This spring, my Jack Kerouac School undergraduate Introduction to Critical Theory class read Charlotte Brontë’s Wuthering Heights through various critical approaches, including that of J. Hillis Miller’s “Wuthering Heights: Repetition and the ‘Uncanny,’” which I supplemented with selections from On Literature. On February 28, 2013, the class conducted an interview with him. Miller happens to be the first critic who I saw speak in person. This was 2004 at Colorado College. I admit that I was offended when the audience, including the friend who invited me to the talk, deigned to ask him questions. I don’t know what that was about—probably church memories. I was even more stunned by Miller’s open and genial responses. Of course, when I contacted Miller out of the blue this spring, he agreed to address our questions, some of which, frankly, could be answered by simply reading his very cogent writing. This warmth and graciousness is really the ethos of his critical method: As a critic, he forestalls neat conclusions, in part to sustain the pleasure of reading (or performing) the “strange” text but also to decenter the definitive reading, that is, his own authority. We are incredibly grateful to have engaged with one of this period’s most important critics.

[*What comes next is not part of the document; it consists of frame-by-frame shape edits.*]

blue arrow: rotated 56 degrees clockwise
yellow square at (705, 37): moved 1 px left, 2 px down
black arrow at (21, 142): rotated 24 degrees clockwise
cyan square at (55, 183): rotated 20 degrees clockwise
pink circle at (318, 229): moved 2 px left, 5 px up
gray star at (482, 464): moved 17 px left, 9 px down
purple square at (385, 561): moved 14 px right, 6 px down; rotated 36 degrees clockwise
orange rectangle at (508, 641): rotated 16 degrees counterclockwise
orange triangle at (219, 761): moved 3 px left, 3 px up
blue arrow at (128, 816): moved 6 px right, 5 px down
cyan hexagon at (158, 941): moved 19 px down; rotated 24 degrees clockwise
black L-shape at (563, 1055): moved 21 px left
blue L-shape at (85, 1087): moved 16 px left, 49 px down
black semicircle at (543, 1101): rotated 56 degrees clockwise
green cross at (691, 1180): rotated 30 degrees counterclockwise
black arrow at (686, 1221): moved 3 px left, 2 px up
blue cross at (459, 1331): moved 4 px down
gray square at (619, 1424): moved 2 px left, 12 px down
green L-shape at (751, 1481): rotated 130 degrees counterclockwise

The students in the Introduction to Critical Theory class who conducted this interview are Alexandria Bull, David Chrem, Jacob Cohen, Lauren DeGaine, Charlie Epstein, David Hall, Elizabeth Kolenda, Anna Meiners, Jade Cruz Quinn, Chey Watson, Indigo Weller and Matt Robertson.
The Class: In your book, On Literature, you speak about the relationship between technology and literature. In a world where the printed word is dying out, do you believe physical books still play an important role to literature?
J. Hillis Miller: Printed books, including printed books of literature, will be around a long time yet and will play an important role in the cultural diffusion of literature. I still read most of the literature I do read in printed books. Nevertheless, we are in the midst of an extremely rapid and world-wide change in media technology. This means that literature will more and more be available in electronic form for those who want to read it that way.